Pressure Grows for Guardians to Protect Trafficked Children in the UK



By Robert Booth

From the Guardian:

Leading politicians from the three main parties are putting pressure on the home secretary, Jacqui Smith, to halt the disappearance from care of hundreds of suspected victims of child trafficking.

The Guardian revealed last month that more than 400 foreign children vulnerable to exploitation in prostitution, the drugs trade and domestic servitude went missing from care around major British ports and airports between 2004 and 2007. But the government has rebuffed calls for a system of professional guardians to look after every suspected victim of child trafficking - a crime the United Nations has described as "a modern-day slave trade".

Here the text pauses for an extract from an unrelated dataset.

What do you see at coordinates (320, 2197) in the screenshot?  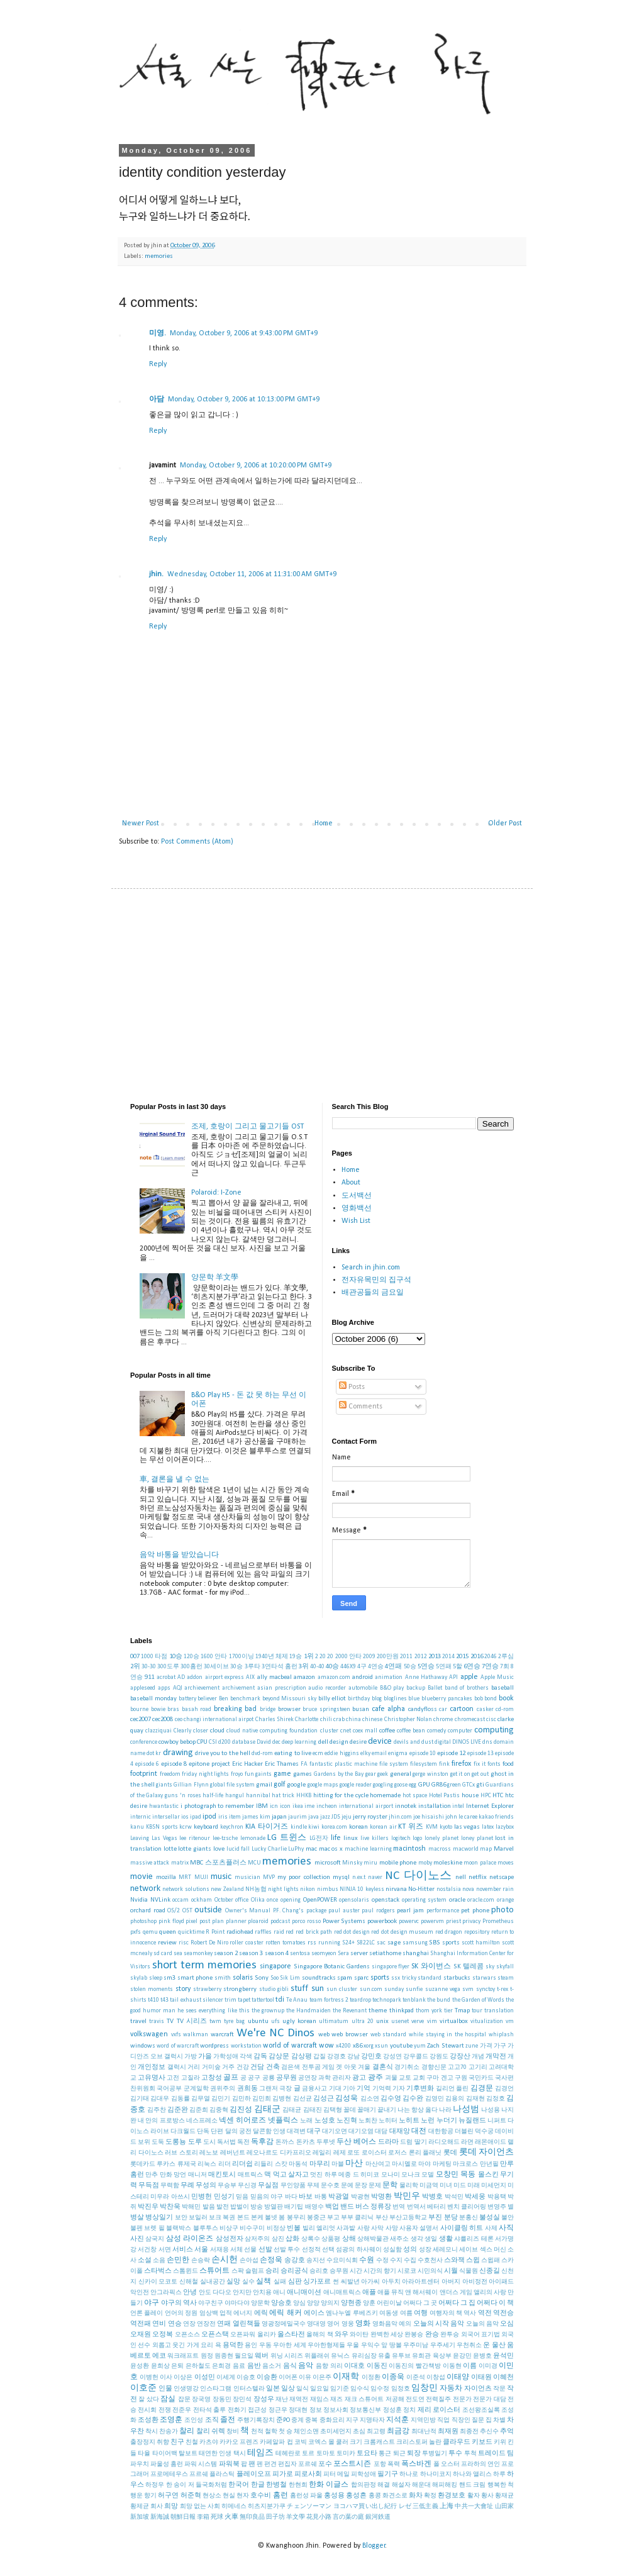 I see `바통` at bounding box center [320, 2197].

Keith Vaz, the Labour chairman of the Commons home affairs committee, which is investigating human trafficking, said he was "shocked by the number of children going missing". He added that a system of guardians to look after every child now looked "very attractive".

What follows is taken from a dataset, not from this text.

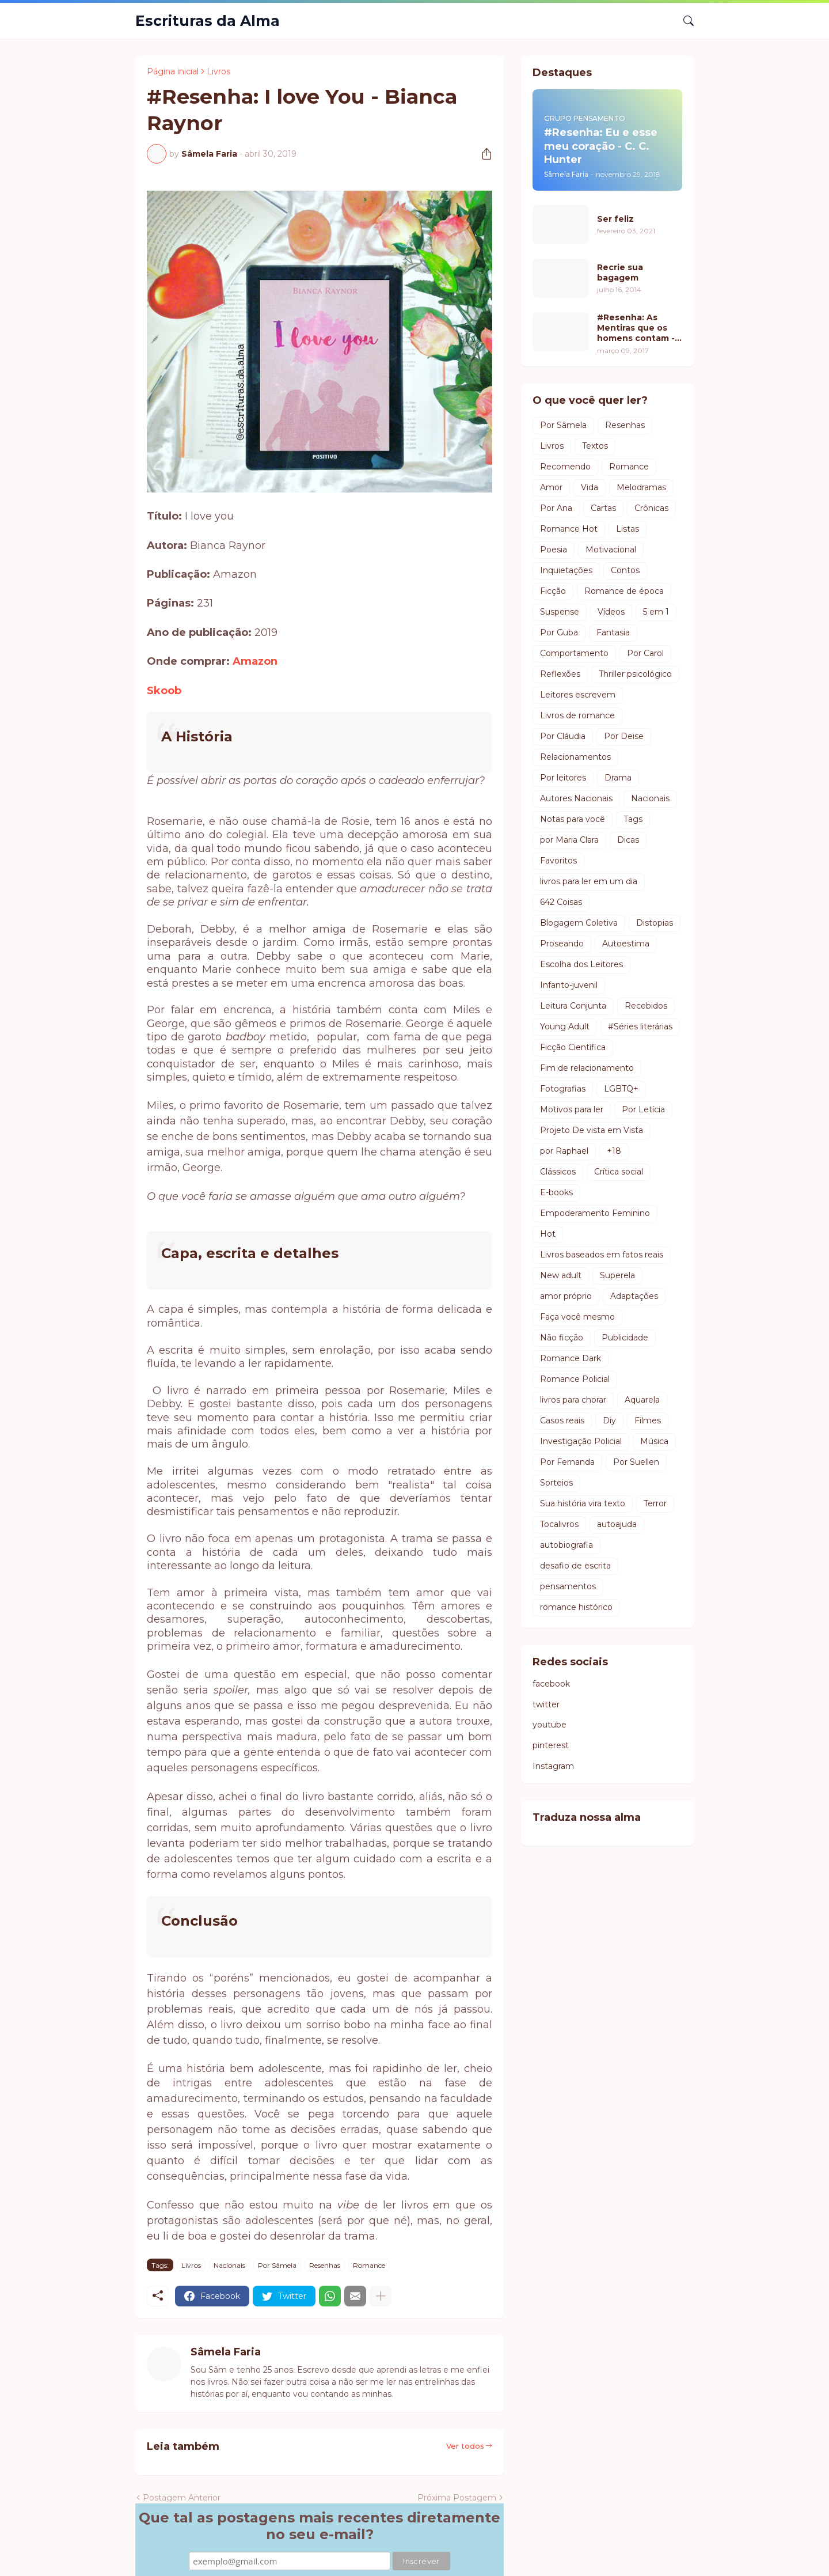  I want to click on New adult, so click(560, 1275).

Chris Huhne, the Liberal Democrats' home affairs spokesman, called on the government to drop its opposition and fund a system in which every suspected victim of child trafficking is provided with a guardian who "specifically looks out for them and ideally speaks their language".

David Davis, the shadow home secretary, said Smith should implement the Council of Europe convention on action against trafficking in human beings. It requires each child to have "a legal guardian, organisation or authority ... which shall act in the best interests of the child".

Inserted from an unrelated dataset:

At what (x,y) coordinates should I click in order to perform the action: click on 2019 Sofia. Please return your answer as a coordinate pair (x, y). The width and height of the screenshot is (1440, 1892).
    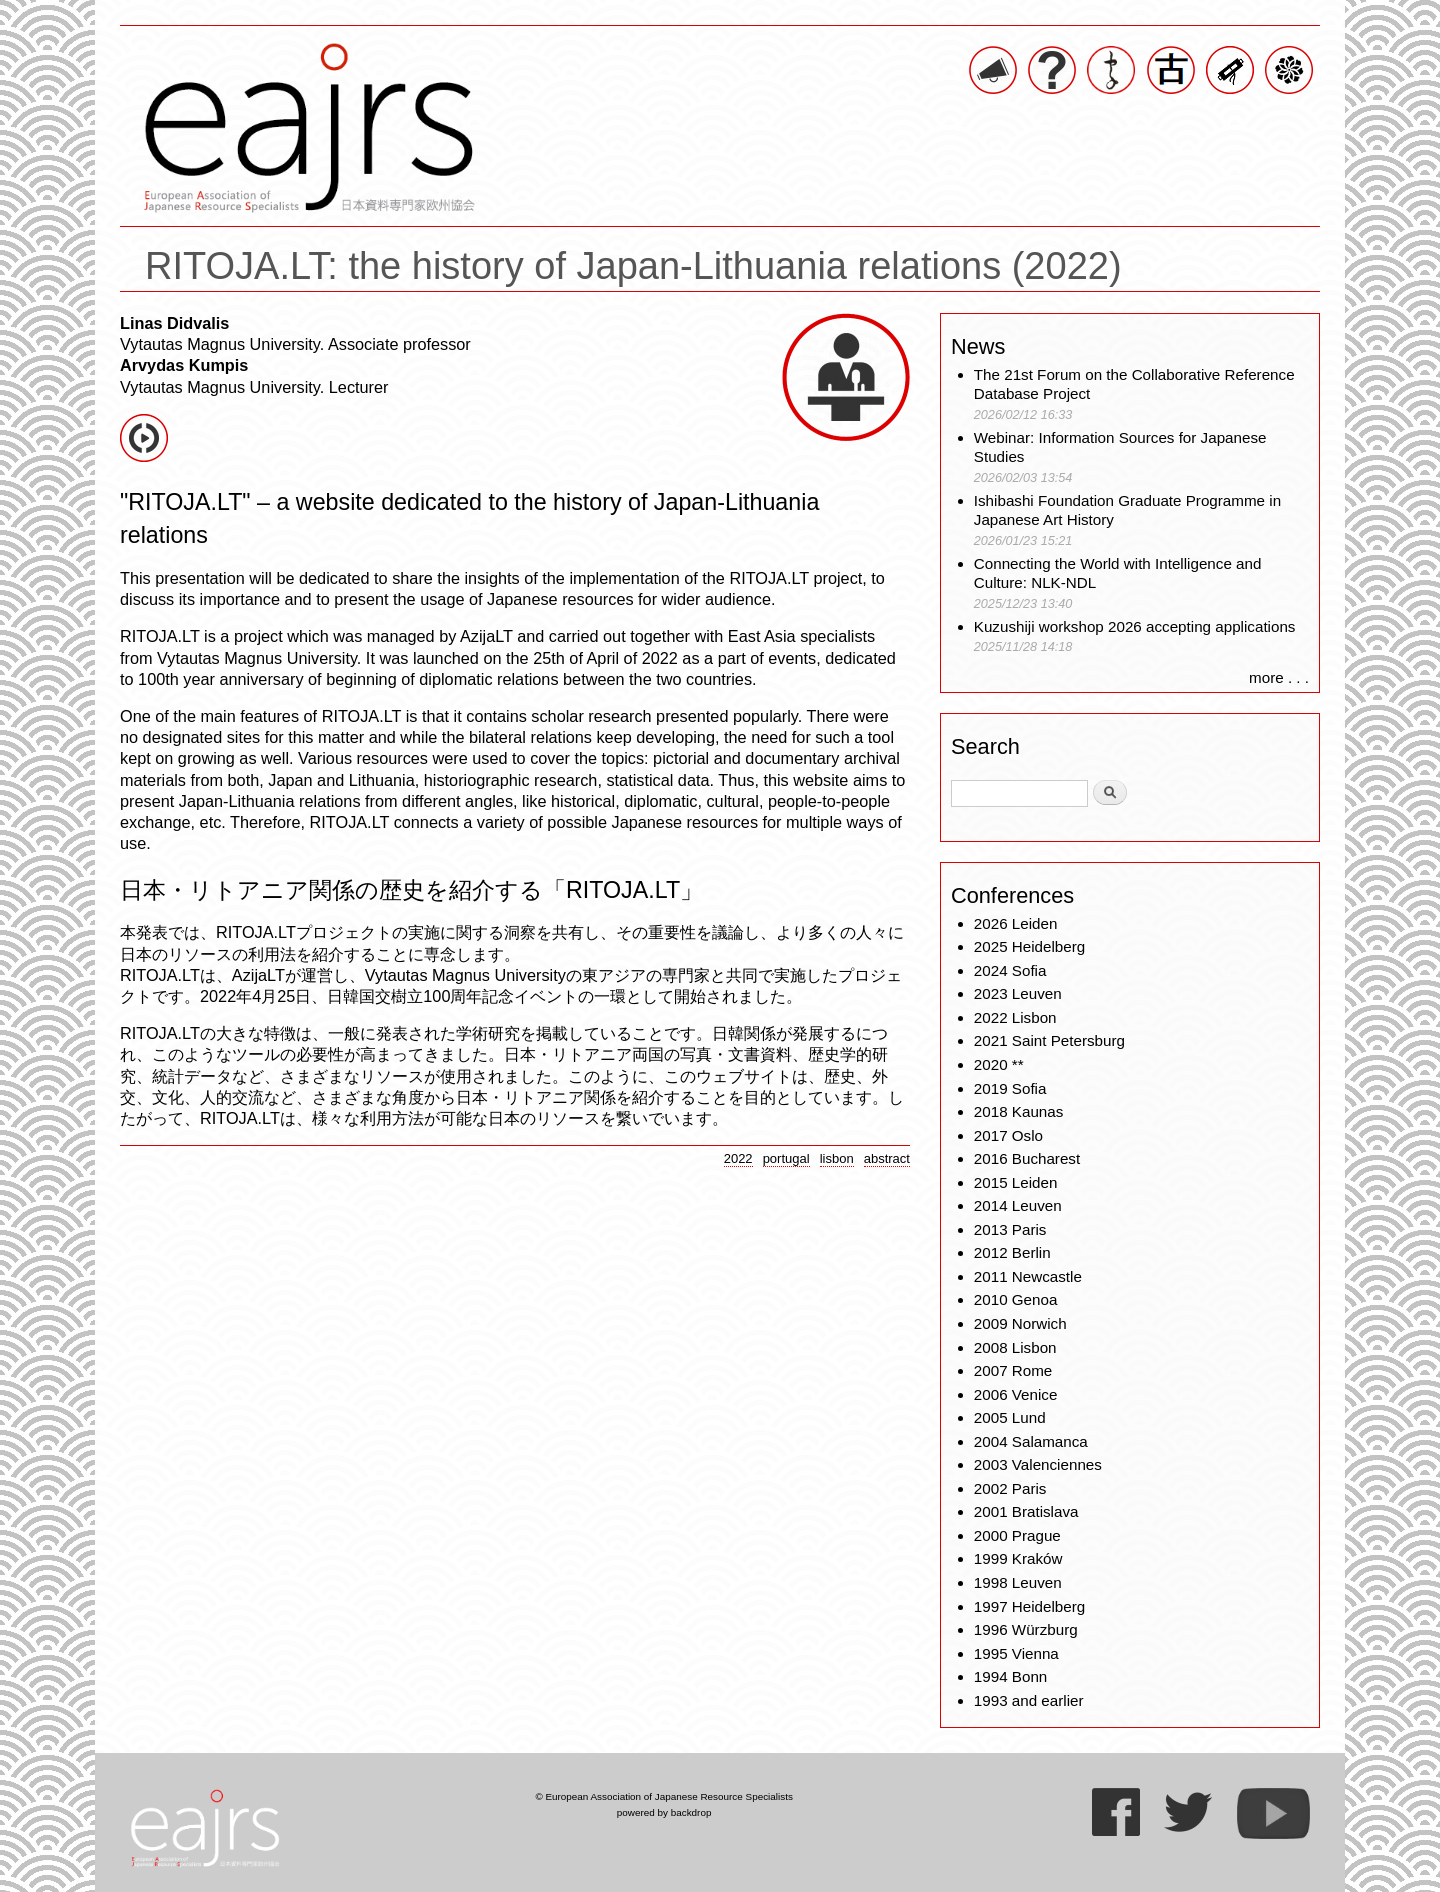     Looking at the image, I should click on (1010, 1088).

"It is disgraceful that this 21st-century version of trading in human misery is still taking place without real action to stop it," said Davis. "It is outrageous that so many cases involving the most vulnerable of victims have been lost."

The children's commissioner, Sir Al Aynsley-Green, and Ecpat UK, a coalition of charities including the NSPCC and Anti-Slavery International, also want the guardianship system brought in.

Local authorities have admitted they are losing the battle to keep trafficked children from falling back into their traffickers' hands. Child protection campaigners complain that there are no safe houses in England and suspected victims are housed in less-secure foster homes or council residential blocks. Advocates of a guardianship system claim it would ensure secure housing, education and legal support to stop trafficked children falling back into the hands of their exploiters.

The proposals are based on the Dutch system, which has €25m (£20m) a year in public funding.In Britain, local authorities have lost children from a dozen African countries including Liberia, Somalia and Sudan. The Middle East and Asia are equally well represented, with missing under-18s from Iraq, Afghanistan, China and India. From Europe, young Moldovans, Albanians and Romanians have gone missing.